[[ INFORMATION SHOWN, beginning ]]
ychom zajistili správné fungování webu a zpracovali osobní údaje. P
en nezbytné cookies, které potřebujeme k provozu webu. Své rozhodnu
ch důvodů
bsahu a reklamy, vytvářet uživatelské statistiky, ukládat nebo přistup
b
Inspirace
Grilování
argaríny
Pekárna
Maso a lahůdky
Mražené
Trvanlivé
[[ INFORMATION SHOWN, end ]]
[[ INFORMATION SHOWN, beginning ]]
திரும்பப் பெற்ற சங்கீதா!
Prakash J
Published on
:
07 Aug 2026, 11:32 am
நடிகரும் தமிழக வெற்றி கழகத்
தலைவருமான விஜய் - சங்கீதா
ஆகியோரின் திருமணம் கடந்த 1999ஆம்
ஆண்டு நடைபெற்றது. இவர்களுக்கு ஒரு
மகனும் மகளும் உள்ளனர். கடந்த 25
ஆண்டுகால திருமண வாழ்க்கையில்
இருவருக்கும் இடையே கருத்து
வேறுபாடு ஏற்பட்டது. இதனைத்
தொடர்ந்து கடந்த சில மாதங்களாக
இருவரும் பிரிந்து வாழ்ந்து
[[ INFORMATION SHOWN, end ]]
[[ INFORMATION SHOWN, beginning ]]
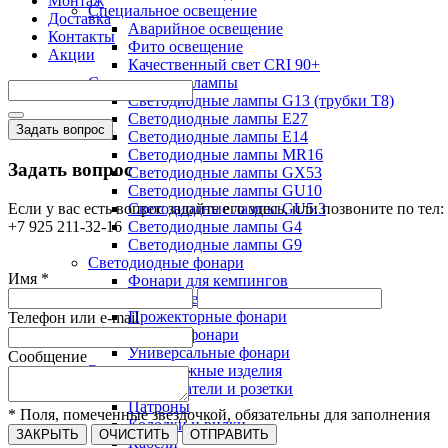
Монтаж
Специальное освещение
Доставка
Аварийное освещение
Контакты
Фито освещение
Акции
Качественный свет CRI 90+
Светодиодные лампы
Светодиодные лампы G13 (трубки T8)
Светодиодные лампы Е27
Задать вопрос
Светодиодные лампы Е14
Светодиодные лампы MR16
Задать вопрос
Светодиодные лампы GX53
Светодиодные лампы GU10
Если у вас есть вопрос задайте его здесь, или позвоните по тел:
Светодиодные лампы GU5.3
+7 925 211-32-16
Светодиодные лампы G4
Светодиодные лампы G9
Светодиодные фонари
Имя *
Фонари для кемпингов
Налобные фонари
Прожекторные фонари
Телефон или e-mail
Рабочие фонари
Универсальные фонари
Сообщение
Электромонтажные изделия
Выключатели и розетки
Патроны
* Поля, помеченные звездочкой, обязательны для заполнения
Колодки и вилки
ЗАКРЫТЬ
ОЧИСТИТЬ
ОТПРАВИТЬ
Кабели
[[ INFORMATION SHOWN, end ]]
Every line above from the line with "இருவருக்கும் இடையே கருத்து" to the line with "இருவரும் பிரிந்து வாழ்ந்து", inclusive, must be returned exactly; no other line belongs in the reply.

இருவருக்கும் இடையே கருத்து
வேறுபாடு ஏற்பட்டது. இதனைத்
தொடர்ந்து கடந்த சில மாதங்களாக
இருவரும் பிரிந்து வாழ்ந்து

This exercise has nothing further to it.